Automatic transmission families are usually based on Ravigneaux, Lepelletier, or Simpson planetary gearsets. Each uses some arrangement of one or two central sun gears, and a ring gear, with differing arrangements of planet gears that surround the sun and mesh with the ring. An exception to this is the Honda automatic transmission, which does not contain any planetary gearsets; It is essentially a mechanized manual gearbox with a torque convertor in the place of a conventional clutch.

Continuously variable transmissions

A different type of automatic transmission is the continuously variable transmission or CVT, which can smoothly alter its gear ratio by varying the diameter of a pair of belt or chain-linked pulleys, wheels or cones. Some continuously variable transmissions use a hydrostatic drive consisting of a variable displacement pump and a hydraulic motor to transmit power without gears. CVT designs are usually as fuel efficient as manual transmissions in city driving, worse in highway driving, and are more expensive to buy and maintain. The expense reflects the difficulty of manufacturing a reliable product.

A slightly different approach to CVT is the concept of toroidal CVT or IVT (from infinitely variable transmission). These concepts provide zero and reverse gear ratios.

Manual Valve Body automatic transmissions

Some automatic transmissions have a manual valve body. These transmissions are generally limited to sports cars or race cars.
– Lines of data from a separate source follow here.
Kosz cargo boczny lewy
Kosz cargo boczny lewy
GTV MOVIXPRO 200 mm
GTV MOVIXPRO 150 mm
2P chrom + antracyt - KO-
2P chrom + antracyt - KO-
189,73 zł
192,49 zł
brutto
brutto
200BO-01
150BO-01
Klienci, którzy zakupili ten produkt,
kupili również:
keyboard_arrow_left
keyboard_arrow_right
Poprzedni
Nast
A manual valve body allows the driver to shift gears at will, similar to a manual transmission, but with no clutch.

Some manual valve bodies are also capable of semi-manual function. In this case the transmission can function as a standard automatic OR it may be shifted as a manual transmission.

With the advent of computer controls, it has become much simpler to build a hybrid system that allows fully automatic operation, fully manual operation, or a mix of the two. This is now a popular feature on sport cars from various manufacturers.